Anonymous has left a new comment on your post "How long will the CSC plane stay in the air?":
The greatest failure of CSC's executive management is one of a failure to understand human behaviour.
Laphen introduced a culture of penny-pinching & short-term financial performance at the cost of long-term investment, growth & ultimate results.
1. Unhappy customers where accounts are pillaged for profits early in the contract lifecycle, leaving teams the difficult task of turnaround in the final year or 2 before contract renewal, with an already damaged relationship.
2. Disillusioned staff working in an organisation where career progress & development, reward & recognition are either non-existing or an insult to intelligent professionals. Is a £50 voucher really a valid reward to a professional on £40-£60k who has just worked a 6 month contract putting in hundreds of hours above her contracted hours?
I've also heard of many staff willingly working roles of increased responsibility above their pay-grade, or extended hours, for months & years, with no promotion or proper recognition of their achievements. In fact, worse, I've heard that many have done so to abject criticism from middle & senior management. Consequently, staff morale has plummeted.
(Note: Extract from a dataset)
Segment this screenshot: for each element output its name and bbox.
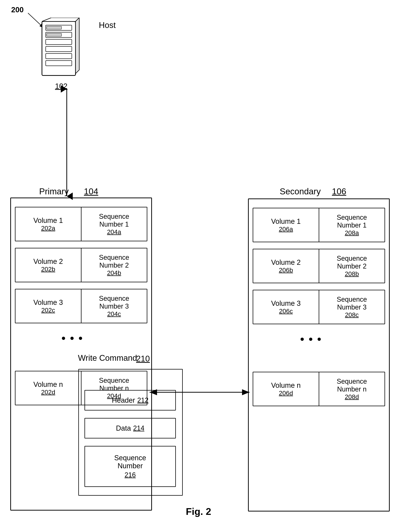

3. Continue replication of this same culture from the top down across the organisation. Culture spreads from the top & is encouraged by the behaviour of senior management & the associated pressure placed upon subordinates.
What Mike Lawrie really needs to do is to change the short-termist culture that is now pervasive in CSC, before all of the good leadership staff that are capable of re-starting the engines come to their senses and leave. He needs to introduce means by which staff who are willing to take on challenges of all shapes and sizes are recognised and rewarded.
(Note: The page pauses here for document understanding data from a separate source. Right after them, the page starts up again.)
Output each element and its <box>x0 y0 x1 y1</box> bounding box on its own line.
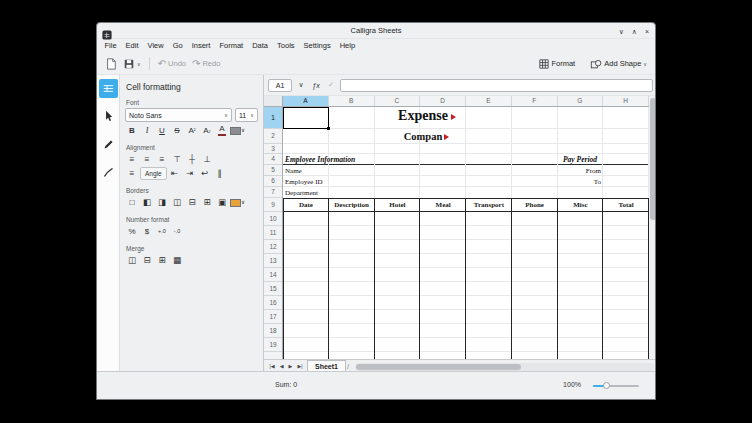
selection-handle[interactable] <box>327 127 330 130</box>
column-header[interactable]: F <box>512 96 558 106</box>
menu-settings[interactable]: Settings <box>299 39 335 53</box>
increase-precision-button[interactable]: +.0 <box>155 225 169 238</box>
menu-file[interactable]: File <box>100 39 121 53</box>
table-header-cell[interactable]: Description <box>329 199 375 211</box>
border-all-button[interactable]: ⊞ <box>200 196 214 209</box>
indent-decrease-button[interactable]: ⇤ <box>168 167 182 180</box>
menu-insert[interactable]: Insert <box>187 39 215 53</box>
function-button[interactable]: ƒx <box>310 79 322 92</box>
formula-input[interactable] <box>340 79 653 92</box>
align-center-button[interactable]: ≡ <box>140 153 154 166</box>
decrease-precision-button[interactable]: -.0 <box>170 225 184 238</box>
strikethrough-button[interactable]: S <box>170 124 184 137</box>
background-color-button[interactable]: ∨ <box>230 124 245 137</box>
apply-button[interactable]: ✓ <box>325 79 337 92</box>
pen-tool-button[interactable] <box>99 135 118 154</box>
cell-name-label[interactable]: Name <box>285 167 302 175</box>
menu-edit[interactable]: Edit <box>121 39 143 53</box>
select-all-corner[interactable] <box>264 96 283 106</box>
titlebar[interactable]: Calligra Sheets ∨ ∧ × <box>97 23 655 39</box>
indent-increase-button[interactable]: ⇥ <box>183 167 197 180</box>
valign-bottom-button[interactable]: ⊥ <box>200 153 214 166</box>
minimize-button[interactable]: ∨ <box>619 28 624 35</box>
vertical-text-button[interactable]: ∥ <box>213 167 227 180</box>
new-document-button[interactable] <box>102 56 120 72</box>
undo-button[interactable]: ↶ Undo <box>155 57 189 71</box>
row-header[interactable]: 16 <box>264 296 282 310</box>
save-dropdown-icon[interactable]: ∨ <box>137 61 141 67</box>
font-size-combo[interactable]: 11 ∨ <box>235 108 258 122</box>
row-header[interactable]: 13 <box>264 254 282 268</box>
cell-names-dropdown[interactable]: ∨ <box>295 79 307 92</box>
superscript-button[interactable]: A² <box>185 124 199 137</box>
cell-employee-id-label[interactable]: Employee ID <box>285 178 323 186</box>
format-button[interactable]: Format <box>536 57 578 71</box>
cell-reference-box[interactable]: A1 <box>268 79 292 92</box>
vertical-scrollbar-thumb[interactable] <box>650 98 656 220</box>
merge-horizontal-button[interactable]: ⊟ <box>140 254 154 267</box>
font-family-combo[interactable]: Noto Sans ∨ <box>125 108 232 122</box>
money-format-button[interactable]: $ <box>140 225 154 238</box>
subscript-button[interactable]: A₂ <box>200 124 214 137</box>
menu-view[interactable]: View <box>143 39 168 53</box>
column-header[interactable]: H <box>603 96 649 106</box>
column-header[interactable]: G <box>558 96 604 106</box>
merge-vertical-button[interactable]: ⊞ <box>155 254 169 267</box>
cell-department-label[interactable]: Department <box>285 189 318 197</box>
border-left-button[interactable]: ◧ <box>140 196 154 209</box>
border-color-button[interactable]: ∨ <box>230 196 245 209</box>
cell-pay-period[interactable]: Pay Period <box>557 155 603 164</box>
percent-format-button[interactable]: % <box>125 225 139 238</box>
valign-top-button[interactable]: ⊤ <box>170 153 184 166</box>
row-header[interactable]: 11 <box>264 226 282 240</box>
column-header[interactable]: D <box>420 96 466 106</box>
table-header-cell[interactable]: Total <box>603 199 649 211</box>
row-header[interactable]: 19 <box>264 338 282 352</box>
table-header-cell[interactable]: Date <box>283 199 329 211</box>
wrap-text-button[interactable]: ↩ <box>198 167 212 180</box>
row-header[interactable]: 2 <box>264 129 282 144</box>
row-header[interactable]: 6 <box>264 176 282 187</box>
table-header-cell[interactable]: Hotel <box>375 199 421 211</box>
cell-company[interactable]: Compan <box>283 131 563 142</box>
row-header[interactable]: 4 <box>264 154 282 165</box>
cell-grid[interactable]: Date Description Hotel Meal Transport Ph… <box>283 107 649 359</box>
table-header-cell[interactable]: Meal <box>420 199 466 211</box>
row-header[interactable]: 1 <box>264 107 282 129</box>
save-button[interactable]: ∨ <box>120 56 144 72</box>
vertical-scrollbar[interactable] <box>649 96 656 359</box>
italic-button[interactable]: I <box>140 124 154 137</box>
merge-cells-button[interactable]: ◫ <box>125 254 139 267</box>
line-tool-button[interactable] <box>99 163 118 182</box>
border-right-button[interactable]: ◨ <box>155 196 169 209</box>
selected-cell-marker[interactable] <box>283 107 329 129</box>
horizontal-scrollbar[interactable] <box>355 363 654 371</box>
row-header[interactable]: 10 <box>264 212 282 226</box>
menu-help[interactable]: Help <box>335 39 359 53</box>
cell-to-label[interactable]: To <box>557 178 601 186</box>
column-header[interactable]: B <box>329 96 375 106</box>
column-header[interactable]: E <box>466 96 512 106</box>
row-header[interactable]: 17 <box>264 310 282 324</box>
valign-middle-button[interactable]: ┼ <box>185 153 199 166</box>
font-color-button[interactable]: A <box>215 124 229 137</box>
menu-data[interactable]: Data <box>248 39 273 53</box>
menu-format[interactable]: Format <box>215 39 248 53</box>
table-header-cell[interactable]: Transport <box>466 199 512 211</box>
row-header[interactable]: 9 <box>264 198 282 212</box>
border-none-button[interactable]: □ <box>125 196 139 209</box>
menu-tools[interactable]: Tools <box>273 39 300 53</box>
underline-button[interactable]: U <box>155 124 169 137</box>
border-horizontal-button[interactable]: ⊟ <box>185 196 199 209</box>
row-header[interactable]: 3 <box>264 144 282 154</box>
border-outline-button[interactable]: ▣ <box>215 196 229 209</box>
angle-button[interactable]: Angle <box>140 167 167 180</box>
cell-from-label[interactable]: From <box>557 167 601 175</box>
maximize-button[interactable]: ∧ <box>632 28 637 35</box>
redo-button[interactable]: ↷ Redo <box>189 57 223 71</box>
row-header[interactable]: 12 <box>264 240 282 254</box>
add-shape-button[interactable]: Add Shape ∨ <box>587 56 650 72</box>
row-header[interactable]: 15 <box>264 282 282 296</box>
column-header[interactable]: A <box>283 96 329 106</box>
justify-button[interactable]: ≡ <box>125 167 139 180</box>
He then needs to simplify the organisation in terms of focus. Not necessarily by grouping together roles of a similar type, but by understanding what services customers really want from IT service providers and aligning service groups focussed on these, with control over more of their own resources, and far less use of global "leveraged" resources.
Leveraged resource models sound wonderful in principle. However, they remove the requirement for any proper day to day staff management, and staff become increasingly removed from the technology teams within which they are supposed to be working, moving from account to account with no real sense of belonging. This leads to a tendency of staff being treated as a "resource" and NOT as people.
When will CSC wake up and realise India's honeymoon is over? Other service industries came to this conclusion several years ago, with problems of language & culture coming together to reduce the customer service experience.
Many of the more progressive outsources are already using Filipino resources, where the accent is less pronounced, and the culture strongly Christian & much more Westernised than India. It's laughable that CSC manages to get into Gartner's Leaders Quadrant as it does. A little bit of strategic understanding & vision immediately highlights CSC as not a leader but a lagger.
To end, this comment, I'd like to say that in my experience, CSC's greatest asset is it's people & until more than lip service is paid by the excutive board to this fact, then the plane will continue it's downward spiral.
I, for one, am out.
Wednesday, 13 February 2013
A comment that is so good it needs highlighting as a posting.